Manager: Did you do any work with supply or logistics in the Air Corps?
Fred: No.
Manager: Did you do any staff work? Did you lead men?
Fred: No.
Manager: Just what did you do, Captain?
Fred: My job was to sit behind the Norton Bomb Sight and get the bombs onto the target every time no matter what happened.
Manager: Well, we don't have much call for that here.

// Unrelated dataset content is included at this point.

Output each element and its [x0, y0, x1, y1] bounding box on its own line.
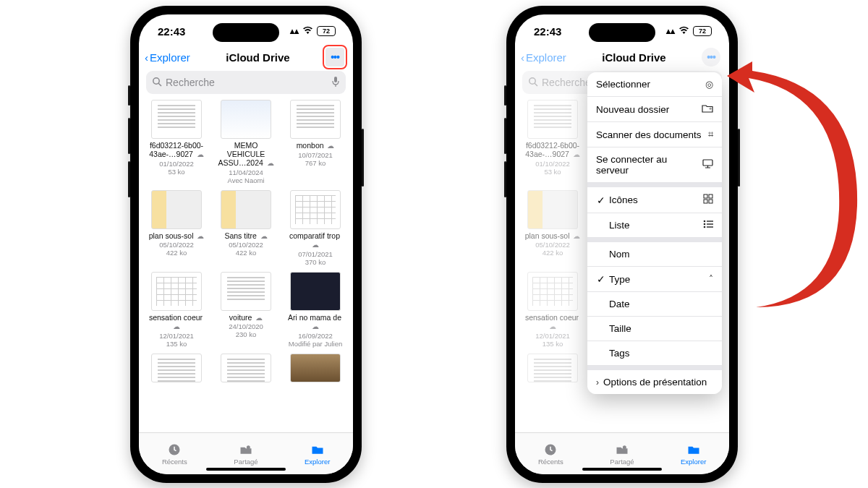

In the end, Fred finds himself back at the store where he had been a soda jerk, now working as an "assistant floor manager", a position more galling because the floor manager he is assistant to used to be his assistant at the soda fountain. This job pays $32/wk, which in turn works out to $1,664/yr. Run that through the inflation calculator and Fred is now making $19,939 in 2010 dollars. This now puts him in the bottom 33% of incomes in 1946. If we assume that the $32/wk rate is for the equivalent of 40 hours, Fred is making an hourly rate of $0.80, which makes an inflation adjusted $9.59/hr. I'm struck by the inflation adjusted hourly rate for Fred, since it's probably moderately close to what you'd make in retail now, though with his "assistant floor manager" title, perhaps he'd make closer to $12-$13/hr now (as compared to the $8-$9 which is common for basic retail). I was curious how other major expenses compared then to now. Table 7 of the 1946 census report shows median rents paid by income. For families making $1,500 to $1,999 per year, the median monthly rent was $25. That works out to $299/mo, a good deal less than you'd be able to find even a very cheap apartment for in most Midwestern cities now. Fred is making a little bit below the median for a man in Retail Trade, according to Table 17 of the 1946 census report, which gives the distribution of income by employment sector and lists the median income in retail at $1,927. I think it's probably arguable, at least from those few facts, that living on a retail job was significantly more possible then than now.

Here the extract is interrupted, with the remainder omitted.